# Plants growing (brown)algae, plants shoots growing out of stem abnormally. Why?



## William77 (Feb 4, 2008)

Heya all,

kinda new to planted tank. but using a 2nd hand co2 tank with selonoid (2 bubbles per sec) and using liquid n root fertilizers. Oh yar, and a 55w light ( i think) from C328.
BUT still...... all my plants, including my spikey moss, start to grow little by little, those brown algae. And the plants doesnt grow normally, shoots start jetting out from the stems. WHY ah? (lights on 7 hrs per day now, down from 8)


William


----------



## trenac (Jul 16, 2004)

Hello William... Welcome to APC :mrgreen:

_How many gallons is your tank?..._ Brown algae (diatoms) is common in a newly and/or low light tanks.
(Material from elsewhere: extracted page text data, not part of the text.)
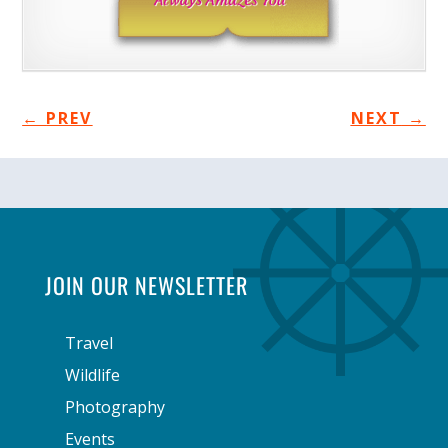
←
PREV
NEXT
→
JOIN OUR NEWSLETTER
Travel
Wildlife
Photography
Events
The side roots are normal in stem plants.


----------



## William77 (Feb 4, 2008)

trenac said:


> Hello William... Welcome to APC :mrgreen:
> 
> _How many gallons is your tank?..._ Brown algae (diatoms) is common in a newly and/or low light tanks. The side roots are normal in stem plants.
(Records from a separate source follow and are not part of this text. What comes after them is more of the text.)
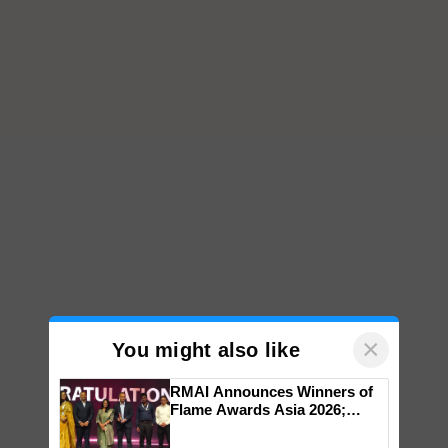
×
You might also like
RMAI Announces Winners of
Flame Awards Asia 2026;
Impact Communications Tops
Medal Tally, UltraTech Cement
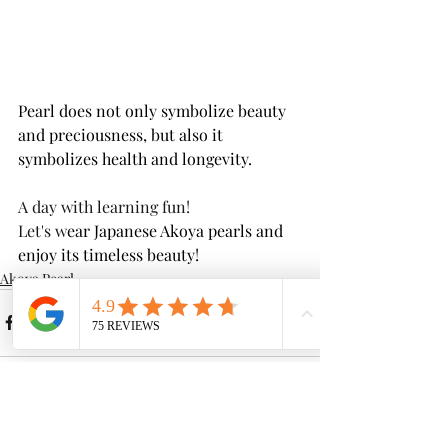
Pearl does not only symbolize beauty 
and preciousness, but also it 
symbolizes health and longevity.
A day with learning fun! 
Let's w
ear Japanese Akoya pearls and 
enjoy its timeless beauty!
Akoya Pearl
Its a 2 feet tank. Yap i'm kinda NEW........ But how to get rid of it? its like eating into my plant's life i think. Esp the Mosses.

PS: New shoot growing out of the stem plants........hmm seem.....ugly thou. (not too sure) But i read before somewhere if the water is good, plants wont just grow new shoots out of stem anyhow? Not sure again. I m a noob. but hopefulyl 1 day will have a beautiful aquascape tank to call my own  :mrgreen:


----------



## trenac (Jul 16, 2004)

Brown algae will eventually go away on it's own as the tank matures. In the meantime you could get some Otto's, they make good diatoms eaters.
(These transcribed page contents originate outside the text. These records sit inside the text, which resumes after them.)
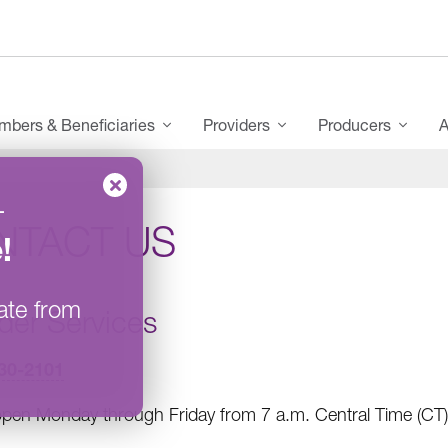
bers & Beneficiaries
Providers
Producers
A
–
NTACT US
e
!
ate from
der Services
30-2101
pen Monday through Friday from 7 a.m. Central Time (CT)/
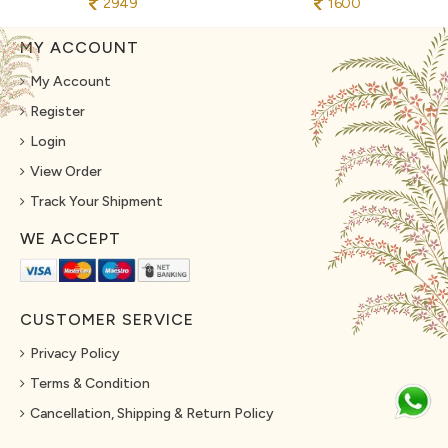
2949
1600
MY ACCOUNT
My Account
Register
Login
View Order
Track Your Shipment
WE ACCEPT
CUSTOMER SERVICE
Privacy Policy
Terms & Condition
Cancellation, Shipping & Return Policy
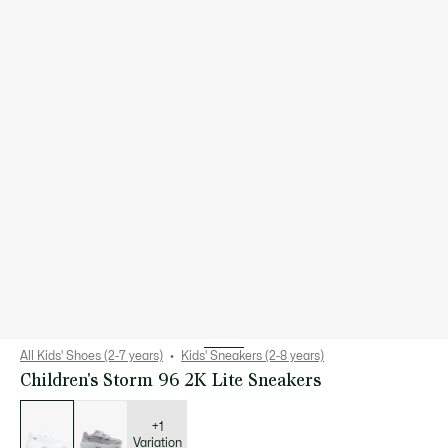
All Kids' Shoes (2-7 years)
Kids' Sneakers (2-8 years)
Children's Storm 96 2K Lite Sneakers
List
of
variations
+1
Variation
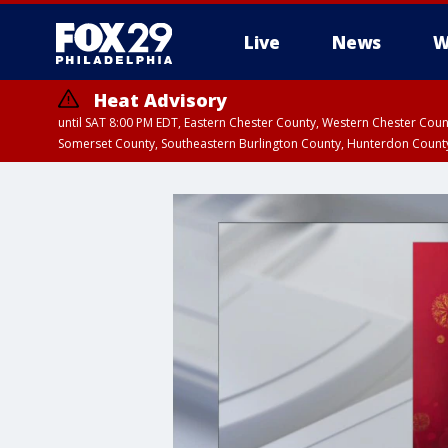
Live
News
W
Heat Advisory
until SAT 8:00 PM EDT, Eastern Chester County, Western Chester Co
Somerset County, Southeastern Burlington County, Hunterdon Count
Those side roots are ugly, but very normal in some stem plants. You can trim them off if you like or hide those particuliar plants behind other plants that do not grow them.


----------



## DMHdispute (Oct 23, 2007)

Im confused, does he mean shoots or roots? Both are normal as far as i know though.


----------



## hoppycalif (Apr 7, 2005)

Different stem plants grow aerial roots differently, and they also grow side shoots differently. Lobelia cardinalis small form, for example grows aerial roots profusely, but they are all hidden so you can't see them. Others aren't nearly as considerate.


----------



## MatPat (Mar 22, 2004)

I think a picture would be a great help...there seems to be some confusion as to whether you have new stems growing from your plants or aerial roots. As TrenaC stated, side shoots (actually new plants) are common in most stem plants as are the aerial roots Hoppy mentioned.

I assume you are adding fertilizers to the tank since you seem to be getting new growth.


----------